しかしだとしたら、これから久野と会う時はずっと、うさ耳のカチューシャをつけたままということになる。
それは流石に、恥ずかしい。
コロン「それなんですが、恐らくその装備、他の人間には見えませんよ」
「え、何で?」
コロン「それは・・・・・・そういうものだとしか、私からは言えませんね」
久野フミカ「そういう、もの・・・・・・」
今日のコロンはよく言葉を濁す気がする。

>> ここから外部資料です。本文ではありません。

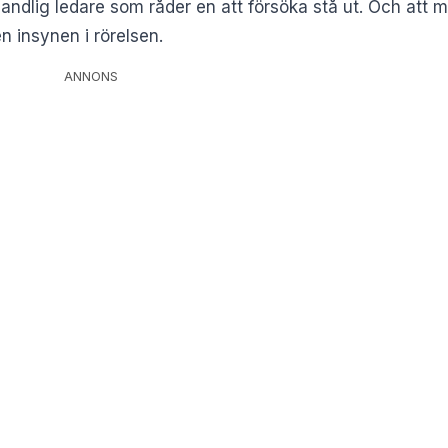
andlig ledare som råder en att försöka stå ut. Och att m
en insynen i rörelsen.
ANNONS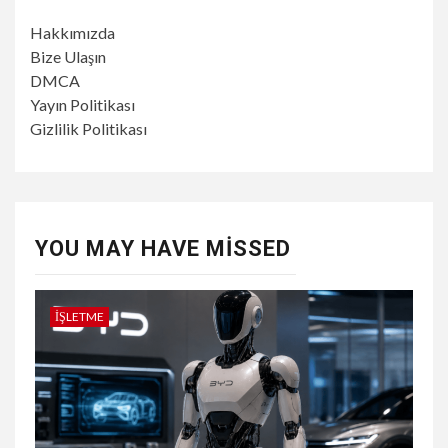
Hakkımızda
Bize Ulaşın
DMCA
Yayın Politikası
Gizlilik Politikası
YOU MAY HAVE MISSED
İŞLETME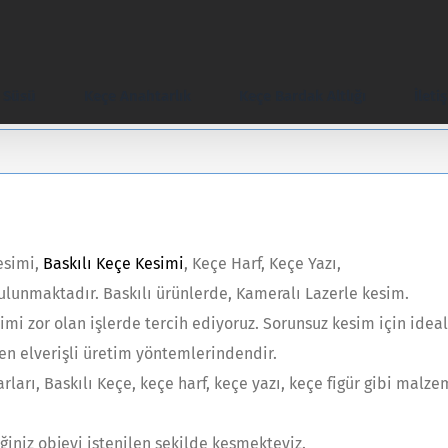
e Süsü
Keçe Anahtarlık
Keçe Bardak Altlığı
İleti
esimi,
Baskılı Keçe Kesimi
, Keçe Harf, Keçe Yazı,
bulunmaktadır. Baskılı ürünlerde, Kameralı Lazerle kesim.
mi zor olan işlerde tercih ediyoruz. Sorunsuz kesim için ideal
en elverişli üretim yöntemlerindendir.
ları, Baskılı Keçe, keçe harf, keçe yazı, keçe figür gibi malze
ğiniz objeyi istenilen şekilde kesmekteyiz.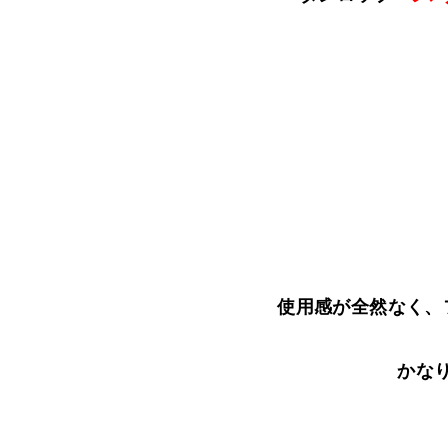
使用感が全然なく、
かなり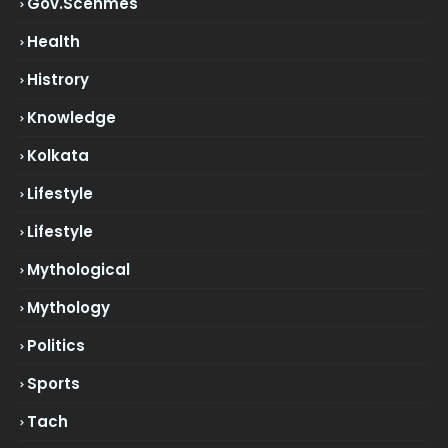
Gov.scehmes
Health
Histrory
Knowledge
Kolkata
Lifestyle
Lifestyle
Mythological
Mythology
Politics
Sports
Tach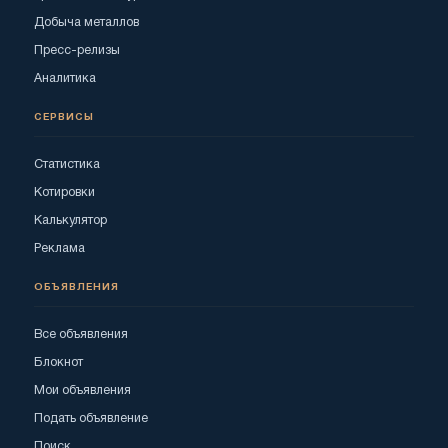
Добыча металлов
Пресс-релизы
Аналитика
СЕРВИСЫ
Статистика
Котировки
Калькулятор
Реклама
ОБЪЯВЛЕНИЯ
Все объявления
Блокнот
Мои объявления
Подать объявление
Поиск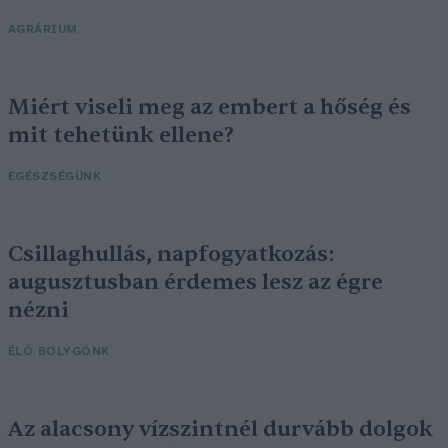
AGRÁRIUM
Miért viseli meg az embert a hőség és
mit tehetünk ellene?
EGÉSZSÉGÜNK
Csillaghullás, napfogyatkozás:
augusztusban érdemes lesz az égre
nézni
ÉLŐ BOLYGÓNK
Az alacsony vízszintnél durvább dolgok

いや、元からそんな感じはあったっけ。
コロン「試しに今日、その格好で登校してみては?」
「えー・・・・・・」
久野フミカ「・・・・・・あ、私も着替えて来よ」
時計を見ると、ゆっくり朝ご飯を食べていられるような時間ではなくなっていた。
コロン「そうですね」
コロン「久野先輩はもう帰って良いですよ」
コロン「あんまりのんびりしていると、学校に遅れてしまいますからね」
久野フミカ「あ、うん・・・・・・」
「もうこんな時間か。じゃあ、また学校で」
久野フミカ「え」
「・・・・・・え?」
久野は、僕の方を見たまま、何か言いたげな顔で立ち止まっている。
「・・・・・・え、今日は学校、来るよね?」
「この指輪とうさ耳があれば、もうゾンビになることも、無いわけだし」
久野フミカ「それは、うん・・・・・・」
「良かった。じゃあまた、学校で」
それでも久野は、何か納得が言っていないようで歯切れが悪い。
久野フミカ「コハク、えっと・・・・・・」
「ん?」
久野フミカ「いや、その・・・・・・」
何でも割とはっきり言う久野が、珍しくどもっている。
どうも様子がおかしい。
疑うわけではないが、本当に久野はちゃんと、ゾンビになっていないのだろうか。
コロン「はい、ゾンビにはなっていません」
見兼ねたコロンが、僕の心を読んでからため息を一つついた。